**MATERIALS PROVIDED:**
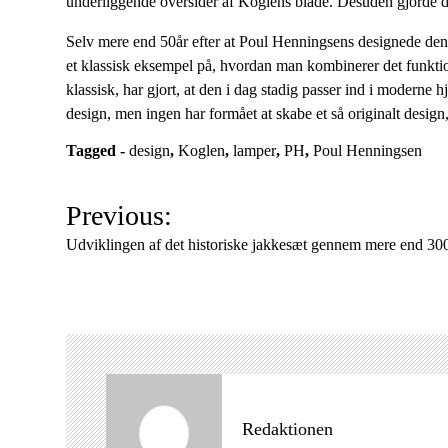
underliggende oversider af Koglens blade. Desuden gjorde des
Selv mere end 50år efter at Poul Henningsens designede denn
et klassisk eksempel på, hvordan man kombinerer det funkti
klassisk, har gjort, at den i dag stadig passer ind i moderne
design, men ingen har formået at skabe et så originalt desig
Tagged -
design
,
Koglen
,
lamper
,
PH
,
Poul Henningsen
I
Previous:
n
Udviklingen af det historiske jakkesæt gennem mere end 300
d
l
æ
g
s
n
a
Redaktionen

**REQUIREMENT:**
Without carrying over any picture, retype the records above word for word.

**RESULT:**
underliggende oversider af Koglens blade. Desuden gjorde des
Selv mere end 50år efter at Poul Henningsens designede denn
et klassisk eksempel på, hvordan man kombinerer det funkti
klassisk, har gjort, at den i dag stadig passer ind i moderne
design, men ingen har formået at skabe et så originalt desig
Tagged -
design
,
Koglen
,
lamper
,
PH
,
Poul Henningsen
I
Previous:
n
Udviklingen af det historiske jakkesæt gennem mere end 300
d
l
æ
g
s
n
a
Redaktionen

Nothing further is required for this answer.